Option 3 – Integrate with External Identity Source
---------------------------------------------------
If your org uses LDAP, Azure AD, Okta, or Ping:
- Delegate expiration and reminders to the IdP.
- Configure SSO (SAML/OIDC) in ServiceNow.
- Manage expiration policies in the IdP itself.
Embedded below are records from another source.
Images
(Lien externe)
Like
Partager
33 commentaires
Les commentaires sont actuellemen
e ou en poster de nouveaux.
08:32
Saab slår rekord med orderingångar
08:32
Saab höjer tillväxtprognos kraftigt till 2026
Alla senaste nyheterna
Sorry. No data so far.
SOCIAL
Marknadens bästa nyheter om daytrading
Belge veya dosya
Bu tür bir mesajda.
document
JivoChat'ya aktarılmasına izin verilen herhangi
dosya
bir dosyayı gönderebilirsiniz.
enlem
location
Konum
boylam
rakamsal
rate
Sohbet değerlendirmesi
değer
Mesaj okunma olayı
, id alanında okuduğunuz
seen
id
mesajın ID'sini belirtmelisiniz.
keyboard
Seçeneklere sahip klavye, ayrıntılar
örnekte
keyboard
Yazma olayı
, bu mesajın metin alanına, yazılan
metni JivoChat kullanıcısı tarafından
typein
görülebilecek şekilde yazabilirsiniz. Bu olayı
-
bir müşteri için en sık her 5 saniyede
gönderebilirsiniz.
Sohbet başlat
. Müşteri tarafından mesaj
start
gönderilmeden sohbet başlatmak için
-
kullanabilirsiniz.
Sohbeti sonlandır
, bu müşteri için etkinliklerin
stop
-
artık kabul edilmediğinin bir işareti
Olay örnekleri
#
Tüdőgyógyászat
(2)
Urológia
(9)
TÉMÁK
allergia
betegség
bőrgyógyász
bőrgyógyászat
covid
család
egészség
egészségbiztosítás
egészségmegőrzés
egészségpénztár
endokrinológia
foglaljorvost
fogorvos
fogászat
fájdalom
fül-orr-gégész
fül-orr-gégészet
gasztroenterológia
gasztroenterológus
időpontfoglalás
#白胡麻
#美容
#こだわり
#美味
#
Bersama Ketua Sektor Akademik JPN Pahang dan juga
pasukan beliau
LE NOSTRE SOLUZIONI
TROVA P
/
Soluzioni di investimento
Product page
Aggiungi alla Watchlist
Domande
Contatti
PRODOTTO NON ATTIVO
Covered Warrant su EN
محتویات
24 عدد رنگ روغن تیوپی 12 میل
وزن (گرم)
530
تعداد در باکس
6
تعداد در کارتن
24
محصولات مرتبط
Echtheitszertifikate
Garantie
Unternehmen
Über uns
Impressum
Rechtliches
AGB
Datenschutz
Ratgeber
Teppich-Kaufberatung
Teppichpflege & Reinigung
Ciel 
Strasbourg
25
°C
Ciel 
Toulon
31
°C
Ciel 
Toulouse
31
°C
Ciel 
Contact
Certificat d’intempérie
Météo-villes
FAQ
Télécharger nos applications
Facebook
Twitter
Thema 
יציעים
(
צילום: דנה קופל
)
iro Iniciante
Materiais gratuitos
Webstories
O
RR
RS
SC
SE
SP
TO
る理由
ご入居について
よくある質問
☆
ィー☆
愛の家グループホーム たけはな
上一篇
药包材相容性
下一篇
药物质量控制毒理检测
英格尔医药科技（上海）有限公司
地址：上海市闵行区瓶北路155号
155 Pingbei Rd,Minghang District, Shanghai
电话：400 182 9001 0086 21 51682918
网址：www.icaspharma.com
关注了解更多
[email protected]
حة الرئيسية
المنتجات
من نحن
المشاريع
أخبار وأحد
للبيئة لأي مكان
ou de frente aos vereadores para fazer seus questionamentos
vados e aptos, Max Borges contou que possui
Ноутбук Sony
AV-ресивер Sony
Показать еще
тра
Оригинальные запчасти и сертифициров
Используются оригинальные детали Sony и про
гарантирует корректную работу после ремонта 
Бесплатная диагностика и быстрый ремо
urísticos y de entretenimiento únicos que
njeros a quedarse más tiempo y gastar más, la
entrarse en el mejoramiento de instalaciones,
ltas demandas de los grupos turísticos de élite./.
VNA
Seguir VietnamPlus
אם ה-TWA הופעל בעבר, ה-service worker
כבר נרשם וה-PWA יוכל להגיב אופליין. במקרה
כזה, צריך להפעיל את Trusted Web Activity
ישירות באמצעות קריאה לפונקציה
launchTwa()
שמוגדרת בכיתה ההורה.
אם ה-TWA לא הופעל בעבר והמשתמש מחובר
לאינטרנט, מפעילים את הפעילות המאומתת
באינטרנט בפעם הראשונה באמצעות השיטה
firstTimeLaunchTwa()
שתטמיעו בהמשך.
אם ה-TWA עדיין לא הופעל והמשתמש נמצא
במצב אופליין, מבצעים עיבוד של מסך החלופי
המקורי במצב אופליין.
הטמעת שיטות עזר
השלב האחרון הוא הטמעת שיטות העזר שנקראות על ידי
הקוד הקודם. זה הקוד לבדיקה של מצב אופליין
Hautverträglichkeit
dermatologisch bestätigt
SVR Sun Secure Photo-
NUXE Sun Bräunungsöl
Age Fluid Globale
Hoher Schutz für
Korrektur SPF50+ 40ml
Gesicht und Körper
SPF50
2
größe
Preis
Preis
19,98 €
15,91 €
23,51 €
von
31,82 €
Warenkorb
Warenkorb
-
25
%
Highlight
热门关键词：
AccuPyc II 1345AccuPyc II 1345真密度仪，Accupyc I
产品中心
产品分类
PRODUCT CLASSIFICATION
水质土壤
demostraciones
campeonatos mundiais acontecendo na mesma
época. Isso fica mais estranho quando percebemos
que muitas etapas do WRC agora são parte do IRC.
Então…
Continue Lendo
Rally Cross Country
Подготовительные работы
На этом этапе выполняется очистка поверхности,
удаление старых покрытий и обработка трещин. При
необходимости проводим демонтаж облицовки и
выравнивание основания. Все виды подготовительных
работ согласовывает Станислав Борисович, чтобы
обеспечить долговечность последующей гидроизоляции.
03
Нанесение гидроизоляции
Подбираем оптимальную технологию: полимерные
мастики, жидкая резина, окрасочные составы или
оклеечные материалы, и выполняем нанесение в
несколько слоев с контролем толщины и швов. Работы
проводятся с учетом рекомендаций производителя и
This is the **recommended enterprise solution** for large environments.

Summary
--------
| Approach | Requires Plugin | Works for Local Users | Auto Expiration | Reminder Supported | Recommended For |
|-----------|----------------|-----------------------|-----------------|--------------------|-----------------|
| Password Reset (Managed Store) | ✅ Yes | ✅ Yes | ✅ Yes | ✅ Yes | Full ServiceNow control |
| Custom Script Job | ❌ No | ✅ Yes | ⚙️ Manual | ⚙️ Custom | Local-only environments |
| External Identity Provider | ❌ No | ❌ No | ✅ Yes | ✅ Yes | Enterprise SSO environments |

Recommendation
---------------
- For enterprise users: manage expiration in your **IdP** (Azure AD / LDAP).
- For standalone instances: install **Password Reset** and enable reminders.
- For isolated setups: use a **custom scheduled script**.